After that, you want to consider both the child's chronological age and their developmental age. As in, how mature are they? A child may be technically able to ride a certain machine by age alone, but they may not really be ready for it. The reverse may also be true. You might can upgrade the child slightly if everything else is suitable for them and their maturity level is high enough.
The machine needs to fit the child. You want them to be able to sit in the seat and easily maneuver each of the controls.
With their feet on the pegs, their knees should be bent at least 45 degrees and their thighs should be almost parallel to their upper arms.
Their arms should reach the handlebars comfortably with them sitting straight in the seat.
Test to see if the first joint from the tip of their middle fingers extends beyond the brake lever.
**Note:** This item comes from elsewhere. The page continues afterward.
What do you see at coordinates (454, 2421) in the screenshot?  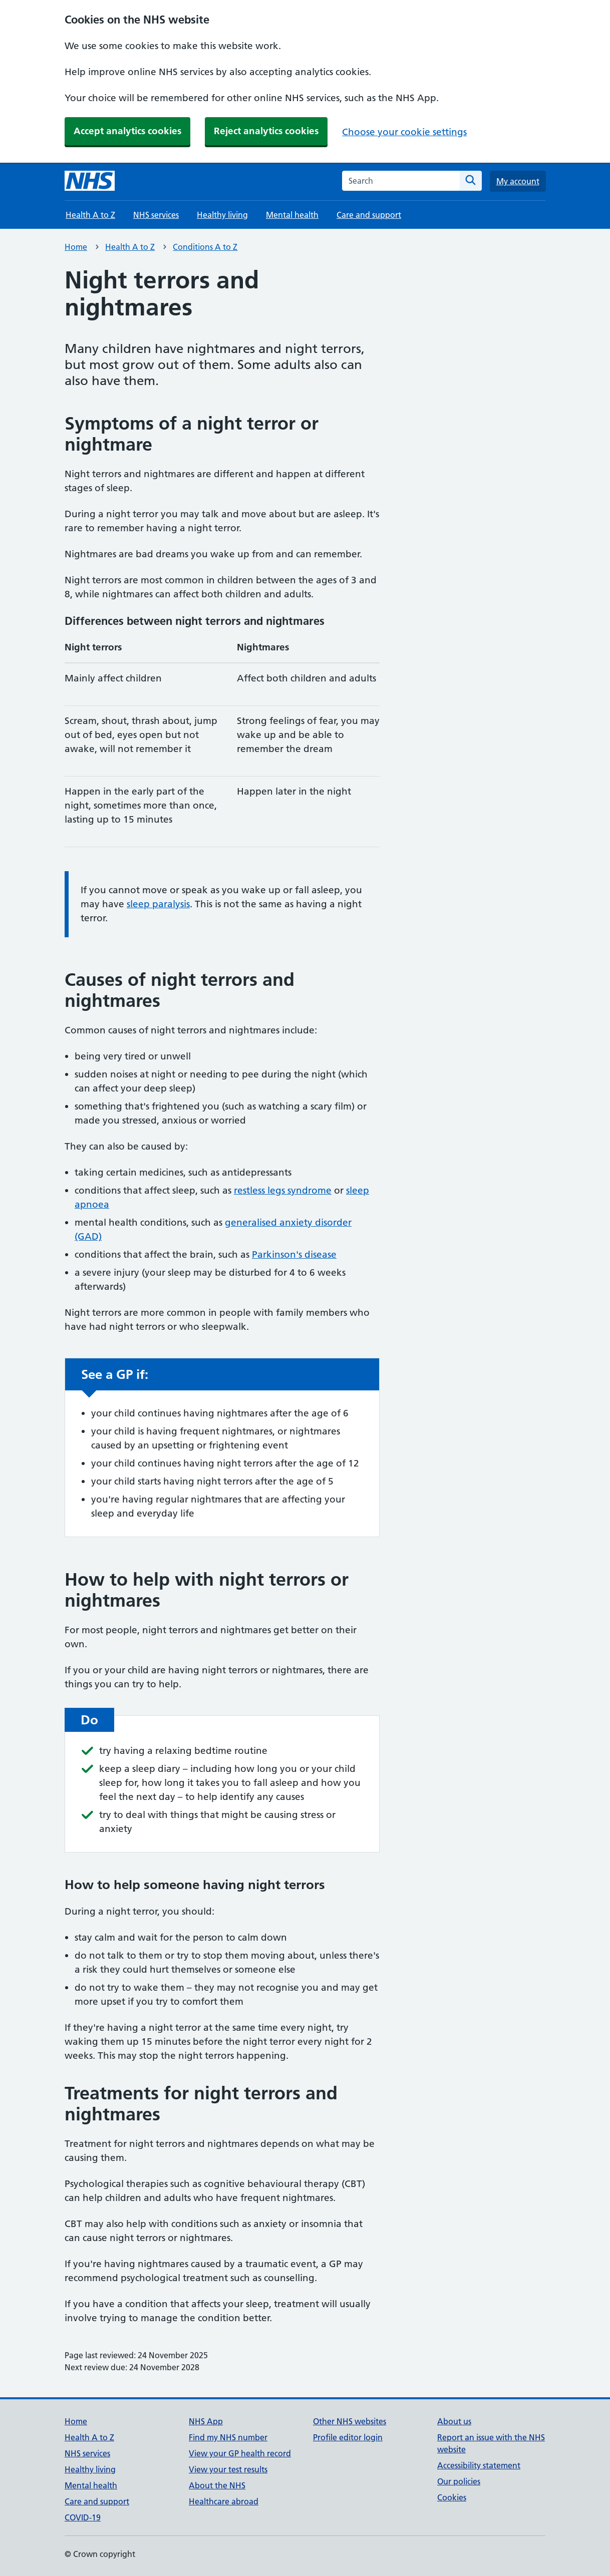 I see `About us` at bounding box center [454, 2421].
They should be able to turn the handlebars from lock to lock without having to let go or loosen their grip, and they should be able to control both the throttle and the brake.
Discover the weight of the ATV. It should weigh no more than 3 to 4 times your child's weight to lessen the danger should there be an accident.
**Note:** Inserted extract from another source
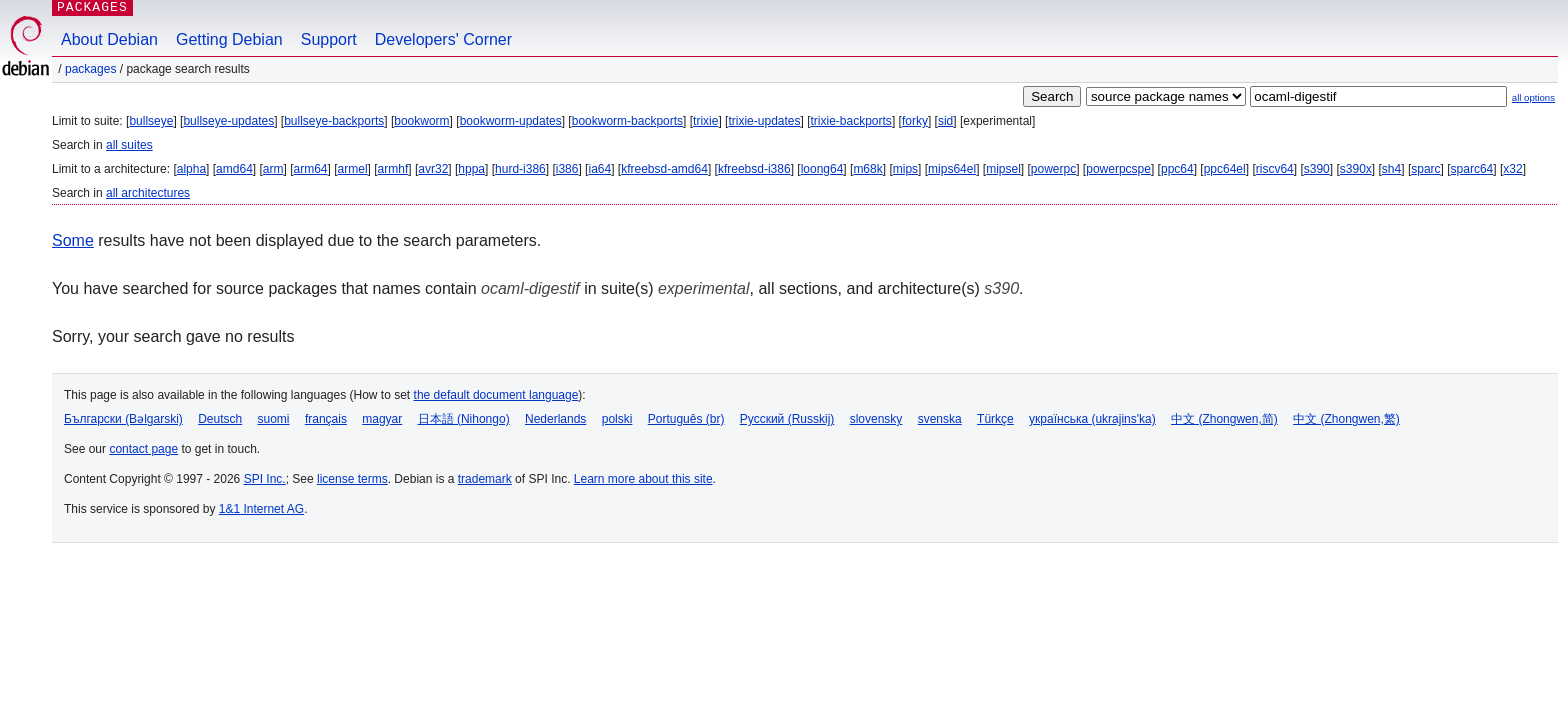 The image size is (1568, 720). Describe the element at coordinates (352, 479) in the screenshot. I see `license terms` at that location.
If any of these points is not true for your child, they might need a different ATV.
Test before purchase! You can have your child sit on an ATV and test out their ability to reach all the controls before purchasing the ATV. It's also a good idea to see how easily they can manipulate the controls from a strength standpoint.
Kids under 12 should have an ATV between 50-70cc. If your child is big for their age and very mature, you might could stretch this a tiny bit, but it's usually best to stick to this range.
Kids 12 and up can usually drive 90-125cc ATVs. 125cc ATVs are more like adult ATVs.
Teens 16 and up are probably ready for 200-300cc ATVs. These are much like adult ATVs, in fact, some smaller sized adults ride them.
Depending on the power range, kids ATVs can offer you the choice between electric and gas motors.
Electric ATVs range from the little toys the youngest children ride to ones for kids up to 8 that can reach speeds of 15 mph. These models require virtually no maintenance, particularly the ones for younger kids. They are also less noisy, so they can be helpful for young kids or any kid who might be intimidated at first by a loud motor. If you like to make eco-friendly choices whenever possible, here's your opportunity to pair that with your ATV purchase also.
Gas ATVs almost always have more power than electric ones. So, if your child is able to handle a more powerful model, you might want to go with gas. Gas ATVs of any size are often less expensive than electric ones, and the extra maintenance a gas ATV requires can be a good learning experience for your child.
If your child is old enough and big enough for an ATV with much power, you may enjoy the extra safety features these kids ATVs can provide. Many of them come with speed limiters and remote-control engine shut-offs, so your child can ride the ATV that fits them, but if they surprise you and start getting a little too wild with it, you can do something about it in the moment.
Just because your child is old enough and big enough for a more powerful machine, doesn't mean they are really comfortable with that much power or for a particular machine. When your child is trying out a potential ATV, pay attention to them for cues that the machine makes them nervous. They can always upgrade later if they want to, but you don't want them to make mistakes or be put off ATVs if they are overwhelmed.